Problem details:
Once the line holding "Nombre (30, 1789)" is found in the listing below, write it out and each later line exactly, up to and including the one holding "Documents utiles (252, 2291)".

:: Extracted information ::

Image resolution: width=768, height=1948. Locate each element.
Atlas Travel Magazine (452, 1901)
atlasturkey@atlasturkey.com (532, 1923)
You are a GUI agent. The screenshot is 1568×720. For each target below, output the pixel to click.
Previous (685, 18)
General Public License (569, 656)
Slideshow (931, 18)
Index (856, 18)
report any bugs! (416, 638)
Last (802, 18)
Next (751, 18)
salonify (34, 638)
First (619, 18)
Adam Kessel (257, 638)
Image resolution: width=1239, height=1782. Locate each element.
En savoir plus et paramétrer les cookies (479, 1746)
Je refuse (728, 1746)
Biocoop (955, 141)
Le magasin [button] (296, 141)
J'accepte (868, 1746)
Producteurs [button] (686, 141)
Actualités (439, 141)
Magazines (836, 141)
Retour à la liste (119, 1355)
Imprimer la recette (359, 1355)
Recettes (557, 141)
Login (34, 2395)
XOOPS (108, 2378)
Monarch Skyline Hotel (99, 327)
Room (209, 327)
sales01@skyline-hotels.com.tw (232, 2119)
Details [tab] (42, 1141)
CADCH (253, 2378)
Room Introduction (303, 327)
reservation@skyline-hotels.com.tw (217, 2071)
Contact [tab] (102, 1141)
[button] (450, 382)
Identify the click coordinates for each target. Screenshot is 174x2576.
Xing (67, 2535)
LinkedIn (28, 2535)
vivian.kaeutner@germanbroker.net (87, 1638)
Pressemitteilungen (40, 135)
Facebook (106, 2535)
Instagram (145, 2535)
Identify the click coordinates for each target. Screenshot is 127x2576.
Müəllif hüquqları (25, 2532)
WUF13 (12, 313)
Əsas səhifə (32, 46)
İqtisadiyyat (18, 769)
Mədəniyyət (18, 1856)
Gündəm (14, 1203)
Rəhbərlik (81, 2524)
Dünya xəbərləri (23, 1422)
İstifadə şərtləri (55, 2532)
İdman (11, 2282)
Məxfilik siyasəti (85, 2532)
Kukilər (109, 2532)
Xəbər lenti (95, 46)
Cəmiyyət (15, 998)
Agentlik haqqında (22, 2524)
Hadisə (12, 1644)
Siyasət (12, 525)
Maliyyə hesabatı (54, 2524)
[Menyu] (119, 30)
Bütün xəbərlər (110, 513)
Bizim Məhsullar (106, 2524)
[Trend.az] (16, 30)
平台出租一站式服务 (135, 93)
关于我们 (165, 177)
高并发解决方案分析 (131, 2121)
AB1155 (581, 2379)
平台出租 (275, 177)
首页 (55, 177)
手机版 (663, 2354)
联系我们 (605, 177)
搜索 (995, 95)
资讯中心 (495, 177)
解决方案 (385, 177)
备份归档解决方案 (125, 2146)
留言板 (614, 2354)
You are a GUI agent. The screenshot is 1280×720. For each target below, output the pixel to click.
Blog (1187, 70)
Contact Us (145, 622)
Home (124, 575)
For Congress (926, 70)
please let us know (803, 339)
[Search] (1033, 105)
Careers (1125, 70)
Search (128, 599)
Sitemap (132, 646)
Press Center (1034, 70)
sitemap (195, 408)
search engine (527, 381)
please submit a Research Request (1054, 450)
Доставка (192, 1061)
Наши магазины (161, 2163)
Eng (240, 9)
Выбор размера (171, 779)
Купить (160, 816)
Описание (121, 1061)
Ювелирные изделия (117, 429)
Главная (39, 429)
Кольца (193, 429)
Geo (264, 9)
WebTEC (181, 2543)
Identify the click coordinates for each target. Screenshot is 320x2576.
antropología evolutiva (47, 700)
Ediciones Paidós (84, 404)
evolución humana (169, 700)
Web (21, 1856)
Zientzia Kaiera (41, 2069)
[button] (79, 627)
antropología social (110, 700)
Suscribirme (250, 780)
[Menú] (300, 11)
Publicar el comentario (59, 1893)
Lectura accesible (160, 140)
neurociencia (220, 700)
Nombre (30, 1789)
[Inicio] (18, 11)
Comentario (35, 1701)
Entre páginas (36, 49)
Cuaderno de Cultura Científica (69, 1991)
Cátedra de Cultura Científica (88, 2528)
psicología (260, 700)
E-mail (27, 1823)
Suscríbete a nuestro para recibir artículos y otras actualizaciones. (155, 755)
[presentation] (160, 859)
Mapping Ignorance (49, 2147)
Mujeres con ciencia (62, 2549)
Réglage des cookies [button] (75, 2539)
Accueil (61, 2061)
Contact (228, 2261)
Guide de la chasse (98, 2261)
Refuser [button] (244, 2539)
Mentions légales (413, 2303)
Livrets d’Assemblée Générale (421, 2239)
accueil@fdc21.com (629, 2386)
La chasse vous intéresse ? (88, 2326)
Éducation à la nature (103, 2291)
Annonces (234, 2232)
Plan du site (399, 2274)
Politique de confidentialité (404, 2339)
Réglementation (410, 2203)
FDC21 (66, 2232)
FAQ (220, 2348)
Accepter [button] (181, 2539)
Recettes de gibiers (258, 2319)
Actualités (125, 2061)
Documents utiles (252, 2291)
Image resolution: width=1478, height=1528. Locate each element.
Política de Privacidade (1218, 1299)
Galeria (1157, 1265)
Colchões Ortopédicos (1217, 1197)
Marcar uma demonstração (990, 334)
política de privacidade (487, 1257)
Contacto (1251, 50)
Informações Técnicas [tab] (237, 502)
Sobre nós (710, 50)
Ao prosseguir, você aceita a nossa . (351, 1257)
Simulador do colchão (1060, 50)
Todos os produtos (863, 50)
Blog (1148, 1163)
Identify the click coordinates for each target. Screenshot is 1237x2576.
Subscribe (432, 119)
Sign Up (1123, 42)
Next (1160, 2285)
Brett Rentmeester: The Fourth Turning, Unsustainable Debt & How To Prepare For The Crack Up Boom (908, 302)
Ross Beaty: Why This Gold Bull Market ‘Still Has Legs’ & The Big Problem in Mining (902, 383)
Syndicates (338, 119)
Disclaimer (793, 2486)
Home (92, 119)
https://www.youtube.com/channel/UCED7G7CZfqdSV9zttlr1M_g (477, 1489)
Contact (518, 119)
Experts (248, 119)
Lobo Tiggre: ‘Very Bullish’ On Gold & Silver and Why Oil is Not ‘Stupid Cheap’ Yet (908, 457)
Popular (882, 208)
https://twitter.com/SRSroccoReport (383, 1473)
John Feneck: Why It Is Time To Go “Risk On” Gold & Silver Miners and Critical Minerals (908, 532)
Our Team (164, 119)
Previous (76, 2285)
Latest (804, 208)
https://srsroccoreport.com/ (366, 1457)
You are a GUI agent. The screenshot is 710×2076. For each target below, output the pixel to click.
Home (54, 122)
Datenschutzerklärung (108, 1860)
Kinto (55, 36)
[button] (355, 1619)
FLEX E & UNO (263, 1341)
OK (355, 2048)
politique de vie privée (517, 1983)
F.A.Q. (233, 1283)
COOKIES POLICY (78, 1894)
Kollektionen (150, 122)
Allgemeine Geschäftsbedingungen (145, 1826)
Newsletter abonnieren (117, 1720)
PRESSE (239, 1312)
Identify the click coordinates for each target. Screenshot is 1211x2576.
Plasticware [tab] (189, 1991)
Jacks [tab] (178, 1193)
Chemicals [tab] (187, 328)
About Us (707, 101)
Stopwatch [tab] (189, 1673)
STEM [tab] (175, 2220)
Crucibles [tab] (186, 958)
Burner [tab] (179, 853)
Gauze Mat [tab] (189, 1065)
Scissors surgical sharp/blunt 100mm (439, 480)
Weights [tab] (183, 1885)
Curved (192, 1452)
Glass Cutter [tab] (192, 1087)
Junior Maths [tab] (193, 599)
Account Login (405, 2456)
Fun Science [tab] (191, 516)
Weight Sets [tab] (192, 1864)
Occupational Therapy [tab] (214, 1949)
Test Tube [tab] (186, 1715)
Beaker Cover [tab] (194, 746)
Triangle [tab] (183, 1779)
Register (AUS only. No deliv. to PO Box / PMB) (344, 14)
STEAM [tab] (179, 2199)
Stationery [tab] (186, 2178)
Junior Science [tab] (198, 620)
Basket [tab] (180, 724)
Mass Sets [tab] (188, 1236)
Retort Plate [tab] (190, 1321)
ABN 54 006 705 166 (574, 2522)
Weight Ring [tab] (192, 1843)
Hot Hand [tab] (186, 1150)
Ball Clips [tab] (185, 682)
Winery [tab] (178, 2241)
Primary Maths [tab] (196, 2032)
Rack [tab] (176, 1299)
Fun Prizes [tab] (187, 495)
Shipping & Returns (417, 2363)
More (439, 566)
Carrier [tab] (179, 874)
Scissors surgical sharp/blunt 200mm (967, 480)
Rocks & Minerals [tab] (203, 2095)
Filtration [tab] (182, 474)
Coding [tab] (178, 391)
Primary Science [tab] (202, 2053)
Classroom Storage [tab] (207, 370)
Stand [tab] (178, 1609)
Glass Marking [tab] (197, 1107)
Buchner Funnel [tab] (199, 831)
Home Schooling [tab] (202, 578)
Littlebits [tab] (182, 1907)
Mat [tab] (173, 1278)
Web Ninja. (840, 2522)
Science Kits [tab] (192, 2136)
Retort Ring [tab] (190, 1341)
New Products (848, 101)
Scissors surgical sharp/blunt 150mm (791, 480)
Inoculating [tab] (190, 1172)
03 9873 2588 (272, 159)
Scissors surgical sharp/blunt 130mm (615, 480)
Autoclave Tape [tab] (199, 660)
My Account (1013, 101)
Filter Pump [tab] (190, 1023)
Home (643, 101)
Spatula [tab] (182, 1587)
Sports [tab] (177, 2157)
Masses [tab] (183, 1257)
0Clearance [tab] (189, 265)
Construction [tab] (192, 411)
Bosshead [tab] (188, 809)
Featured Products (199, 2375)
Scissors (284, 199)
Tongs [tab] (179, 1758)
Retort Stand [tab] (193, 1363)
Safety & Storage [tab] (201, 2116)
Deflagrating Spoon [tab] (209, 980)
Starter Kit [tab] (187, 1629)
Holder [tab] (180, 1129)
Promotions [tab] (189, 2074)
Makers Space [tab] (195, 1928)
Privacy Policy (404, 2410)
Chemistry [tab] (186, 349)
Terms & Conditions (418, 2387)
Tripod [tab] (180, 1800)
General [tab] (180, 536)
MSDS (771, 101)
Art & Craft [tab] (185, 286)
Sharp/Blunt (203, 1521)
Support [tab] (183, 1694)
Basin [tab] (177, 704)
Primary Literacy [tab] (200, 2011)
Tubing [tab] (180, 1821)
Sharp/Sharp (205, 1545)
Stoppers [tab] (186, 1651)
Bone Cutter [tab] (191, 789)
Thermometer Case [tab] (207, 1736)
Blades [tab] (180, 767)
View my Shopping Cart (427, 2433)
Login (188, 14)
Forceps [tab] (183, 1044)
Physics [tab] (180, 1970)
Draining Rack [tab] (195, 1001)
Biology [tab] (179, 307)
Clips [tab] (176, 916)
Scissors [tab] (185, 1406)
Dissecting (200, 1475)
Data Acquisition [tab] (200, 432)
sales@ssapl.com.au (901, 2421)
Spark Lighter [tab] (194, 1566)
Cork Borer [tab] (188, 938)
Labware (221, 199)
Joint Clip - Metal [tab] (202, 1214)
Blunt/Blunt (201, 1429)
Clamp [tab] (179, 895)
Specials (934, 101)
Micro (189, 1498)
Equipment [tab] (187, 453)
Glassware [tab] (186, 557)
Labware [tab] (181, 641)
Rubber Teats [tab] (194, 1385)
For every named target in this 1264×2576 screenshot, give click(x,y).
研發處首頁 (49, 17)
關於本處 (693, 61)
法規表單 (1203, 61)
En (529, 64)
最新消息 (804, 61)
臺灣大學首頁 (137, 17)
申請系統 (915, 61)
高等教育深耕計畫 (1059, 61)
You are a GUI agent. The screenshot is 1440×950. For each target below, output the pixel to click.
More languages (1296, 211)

:::

Answer to this task:
Nombre (30, 1789)
[Inicio] (18, 11)
Comentario (35, 1701)
Entre páginas (36, 49)
Cuaderno de Cultura Científica (69, 1991)
Cátedra de Cultura Científica (88, 2528)
psicología (260, 700)
E-mail (27, 1823)
Suscríbete a nuestro para recibir artículos y otras actualizaciones. (155, 755)
[presentation] (160, 859)
Mapping Ignorance (49, 2147)
Mujeres con ciencia (62, 2549)
Réglage des cookies [button] (75, 2539)
Accueil (61, 2061)
Contact (228, 2261)
Guide de la chasse (98, 2261)
Refuser [button] (244, 2539)
Mentions légales (413, 2303)
Livrets d’Assemblée Générale (421, 2239)
accueil@fdc21.com (629, 2386)
La chasse vous intéresse ? (88, 2326)
Éducation à la nature (103, 2291)
Annonces (234, 2232)
Plan du site (399, 2274)
Politique de confidentialité (404, 2339)
Réglementation (410, 2203)
FDC21 (66, 2232)
FAQ (220, 2348)
Accepter [button] (181, 2539)
Recettes de gibiers (258, 2319)
Actualités (125, 2061)
Documents utiles (252, 2291)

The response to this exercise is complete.